Data under study:

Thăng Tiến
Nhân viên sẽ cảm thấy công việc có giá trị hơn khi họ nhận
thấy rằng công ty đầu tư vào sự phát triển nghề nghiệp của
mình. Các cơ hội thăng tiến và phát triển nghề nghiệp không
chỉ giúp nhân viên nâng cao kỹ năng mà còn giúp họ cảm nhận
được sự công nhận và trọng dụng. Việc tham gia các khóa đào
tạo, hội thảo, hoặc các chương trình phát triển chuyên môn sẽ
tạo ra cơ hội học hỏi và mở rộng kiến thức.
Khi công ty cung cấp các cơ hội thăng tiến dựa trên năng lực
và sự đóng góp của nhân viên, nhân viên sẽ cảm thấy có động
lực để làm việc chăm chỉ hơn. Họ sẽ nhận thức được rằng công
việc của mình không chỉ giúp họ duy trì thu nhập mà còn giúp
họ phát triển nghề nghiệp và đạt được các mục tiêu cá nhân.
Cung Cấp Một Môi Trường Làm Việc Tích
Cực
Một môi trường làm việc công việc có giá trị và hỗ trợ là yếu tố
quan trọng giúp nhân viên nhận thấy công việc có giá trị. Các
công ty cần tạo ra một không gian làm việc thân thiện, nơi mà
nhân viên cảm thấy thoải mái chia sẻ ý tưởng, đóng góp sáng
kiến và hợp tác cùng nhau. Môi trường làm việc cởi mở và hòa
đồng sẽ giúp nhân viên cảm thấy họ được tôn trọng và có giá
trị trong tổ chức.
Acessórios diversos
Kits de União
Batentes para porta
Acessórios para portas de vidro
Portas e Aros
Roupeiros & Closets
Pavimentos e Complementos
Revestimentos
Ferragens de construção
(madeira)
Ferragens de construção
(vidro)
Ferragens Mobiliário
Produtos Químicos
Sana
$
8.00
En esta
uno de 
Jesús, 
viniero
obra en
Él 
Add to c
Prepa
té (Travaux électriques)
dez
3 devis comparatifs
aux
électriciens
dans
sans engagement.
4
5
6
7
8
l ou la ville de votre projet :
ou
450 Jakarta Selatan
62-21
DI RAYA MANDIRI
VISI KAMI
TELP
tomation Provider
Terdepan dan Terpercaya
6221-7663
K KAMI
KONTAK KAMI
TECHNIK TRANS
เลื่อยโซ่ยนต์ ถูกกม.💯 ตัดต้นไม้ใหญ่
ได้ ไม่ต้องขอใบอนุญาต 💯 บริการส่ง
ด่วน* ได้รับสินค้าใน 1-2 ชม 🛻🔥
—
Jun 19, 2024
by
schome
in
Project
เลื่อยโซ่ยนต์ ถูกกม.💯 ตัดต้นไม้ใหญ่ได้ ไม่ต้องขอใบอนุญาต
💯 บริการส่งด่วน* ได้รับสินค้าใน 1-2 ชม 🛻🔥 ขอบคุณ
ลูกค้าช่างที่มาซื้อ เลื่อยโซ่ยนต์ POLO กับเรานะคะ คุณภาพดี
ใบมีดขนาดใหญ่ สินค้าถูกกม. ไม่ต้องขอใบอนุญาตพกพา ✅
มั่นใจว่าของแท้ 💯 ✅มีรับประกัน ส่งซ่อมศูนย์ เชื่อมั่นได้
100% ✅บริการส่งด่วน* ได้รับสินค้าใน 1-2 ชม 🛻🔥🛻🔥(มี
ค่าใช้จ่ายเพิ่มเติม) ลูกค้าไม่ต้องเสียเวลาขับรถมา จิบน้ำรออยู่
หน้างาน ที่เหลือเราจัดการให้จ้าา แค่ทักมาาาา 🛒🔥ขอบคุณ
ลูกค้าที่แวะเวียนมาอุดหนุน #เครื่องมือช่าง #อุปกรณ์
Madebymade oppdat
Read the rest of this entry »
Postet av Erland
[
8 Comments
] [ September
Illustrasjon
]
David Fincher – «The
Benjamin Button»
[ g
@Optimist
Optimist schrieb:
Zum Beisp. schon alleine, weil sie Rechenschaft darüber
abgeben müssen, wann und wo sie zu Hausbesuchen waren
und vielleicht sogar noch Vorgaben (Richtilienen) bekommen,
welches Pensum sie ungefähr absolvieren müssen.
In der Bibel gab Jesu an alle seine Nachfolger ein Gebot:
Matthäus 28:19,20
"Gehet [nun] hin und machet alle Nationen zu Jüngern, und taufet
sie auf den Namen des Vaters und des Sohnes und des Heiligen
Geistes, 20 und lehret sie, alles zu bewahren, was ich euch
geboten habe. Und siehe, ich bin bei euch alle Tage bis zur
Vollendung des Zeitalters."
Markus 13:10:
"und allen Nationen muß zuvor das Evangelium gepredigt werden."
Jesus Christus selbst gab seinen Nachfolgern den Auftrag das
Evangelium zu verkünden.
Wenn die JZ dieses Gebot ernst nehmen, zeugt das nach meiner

Work request: Where the string "mình" turns up in a line of the data above, copy that whole line.

Exercise answer:
mình. Các cơ hội thăng tiến và phát triển nghề nghiệp không
việc của mình không chỉ giúp họ duy trì thu nhập mà còn giúp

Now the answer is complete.